Wrestling with God During Lent
In his books, The Holy Longing: The Search for a Christian Spirituality and Prayer: Our Deepest Longing, Ronald Rolheiser uses the same story to help us see that wrestling with God is part of our journey. The story goes something like this:
Nikos Kazantzakis, the author of Zorba the Greek was a deeply religious man. He was an artist, a seeker and ferociously independent. He was often referred to as mystical. Kazantzakis had deep interior struggles in his relationship with God. At times, he found himself obedient and other times he found himself resistant.
In his memoir, Report to Greco, Kazantzakis reveals a personal story about a summer spent in a monastery as a young man. During this time, he had a series of conversations with an old monk. In one of these conversations, he asked the monk if he still wrestled with the devil. The monk told him that he no longer struggled with the devil – he had grown old and the devil had grown old – and the devil no longer had any strength. The monk revealed that he now struggled with God. Kazantzakis responded by saying: You struggle with God and hope to win? The monk said no: I struggle with God and hope to lose.
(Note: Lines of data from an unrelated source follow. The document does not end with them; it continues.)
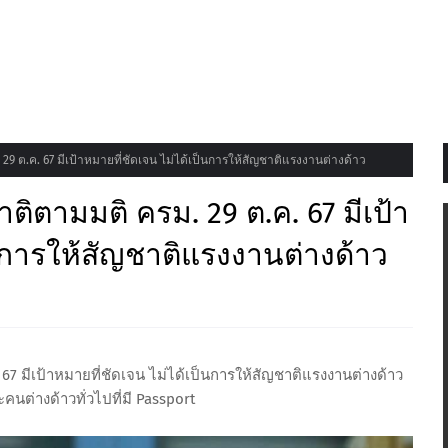
29 ต.ค. 67 มีเป้าหมายที่ชัดเจน ไม่ได้เป็นการให้สัญชาติแรงงานต่างด้าว
าติตามมติ ครม. 29 ต.ค. 67 มีเป้า
็นการให้สัญชาติแรงงานต่างด้าว
67 มีเป้าหมายที่ชัดเจน ไม่ได้เป็นการให้สัญชาติแรงงานต่างด้าว
และคนต่างด้าวทั่วไปที่มี Passport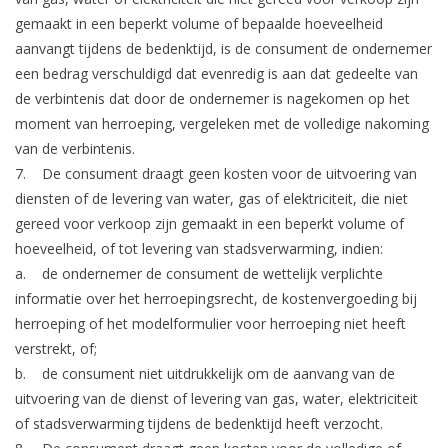
gemaakt in een beperkt volume of bepaalde hoeveelheid
aanvangt tijdens de bedenktijd, is de consument de ondernemer
een bedrag verschuldigd dat evenredig is aan dat gedeelte van
de verbintenis dat door de ondernemer is nagekomen op het
moment van herroeping, vergeleken met de volledige nakoming
van de verbintenis.
7. De consument draagt geen kosten voor de uitvoering van
diensten of de levering van water, gas of elektriciteit, die niet
gereed voor verkoop zijn gemaakt in een beperkt volume of
hoeveelheid, of tot levering van stadsverwarming, indien:
a. de ondernemer de consument de wettelijk verplichte
informatie over het herroepingsrecht, de kostenvergoeding bij
herroeping of het modelformulier voor herroeping niet heeft
verstrekt, of;
b. de consument niet uitdrukkelijk om de aanvang van de
uitvoering van de dienst of levering van gas, water, elektriciteit
of stadsverwarming tijdens de bedenktijd heeft verzocht.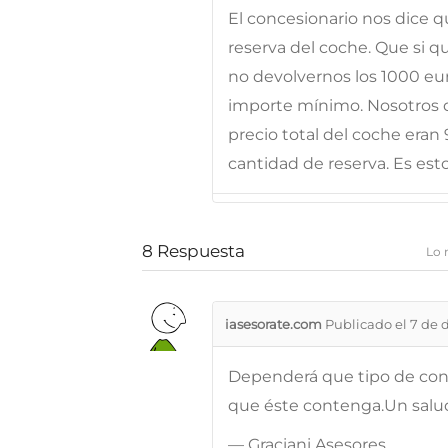
El concesionario nos dice q
reserva del coche. Que si q
no devolvernos los 1000 eu
importe mínimo. Nosotros d
precio total del coche eran
cantidad de reserva. Es esto
8
Respuesta
Lo 
iasesorate.com
Publicado el 7 de 
Dependerá que tipo de cont
que éste contenga.Un sal
— Graciani Asesores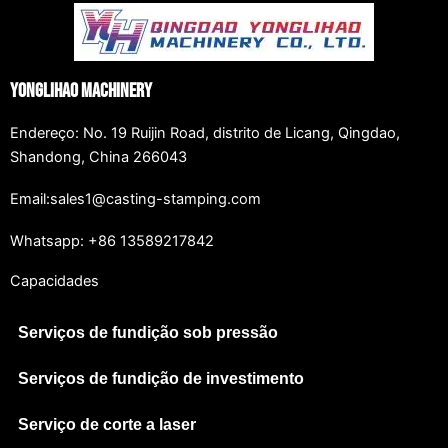
Yonglihao Machinery
Endereço: No. 19 Ruijin Road, distrito de Licang, Qingdao,
Shandong, China 266043
Email:sales1@casting-stamping.com
Whatsapp: +86 13589217842
Capacidades
Serviços de fundição sob pressão
Serviços de fundição de investimento
Serviço de corte a laser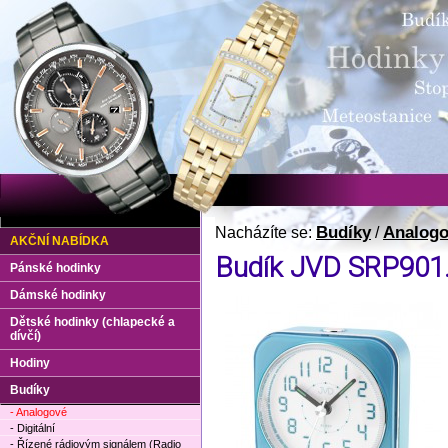
Budíky
Analog
Nacházíte se:
/
AKČNÍ NABÍDKA
Budík JVD SRP901
Pánské hodinky
Dámské hodinky
Dětské hodinky (chlapecké a
dívčí)
Hodiny
Budíky
- Analogové
- Digitální
- Řízené rádiovým signálem (Radio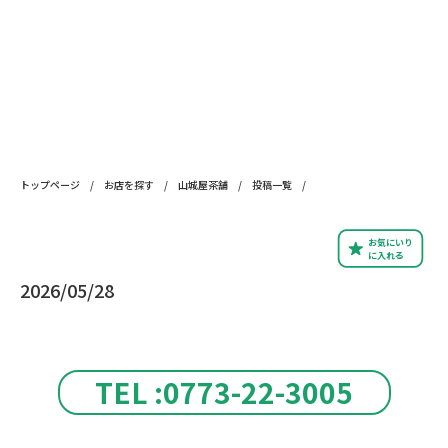
トップページ
/
お店を探す
/
山城屋茶舗
/
投稿一覧
/
お気にいり
に入れる
2026/05/28
TEL :0773-22-3005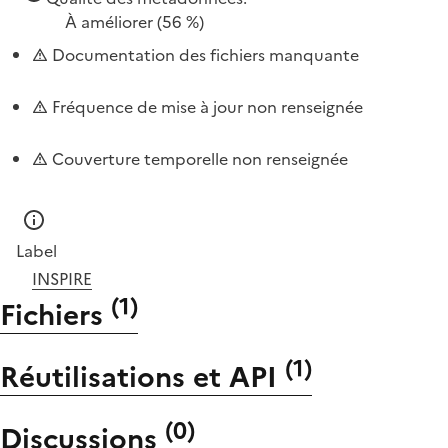
À améliorer
(56 %)
Documentation des fichiers manquante
Fréquence de mise à jour non renseignée
Couverture temporelle non renseignée
Label
INSPIRE
(
1
)
Fichiers
(
1
)
Réutilisations et API
(
0
)
Discussions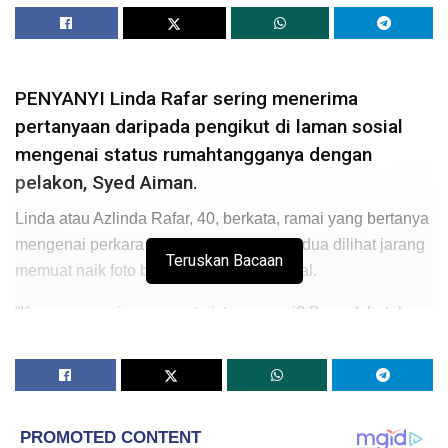
PENYANYI Linda Rafar sering menerima
pertanyaan daripada pengikut di laman sosial
mengenai status rumahtangganya dengan
pelakon, Syed Aiman.
Linda atau Azlinda Rafar, 40, berkata, ramai yang bertanya
mengenai perkara itu kerana mereka berdua dilihat jarang
Teruskan Bacaan
memuat naik foto bersama di media sosial.
“Kenapa saya jarang
post picture
suami? Banyak betul
soalan netizen bila tengok Linda kurang
post
gambar dan
video live bersama suami.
Wrestling with God can move us into a deeper and more profound kind of prayer. In the end, our real struggle is with God. In the book of Genesis, we see that Jacob wrestles for an entire night with a Spirit. In the morning, we see that the Spirit turns out to be God. Rolhesier tells us: “What a perfect icon for prayer? A human being and God, wrestling in the dust of this earth.”
As we journey through Lent, there will be many different struggles; some of these struggles may even be with God.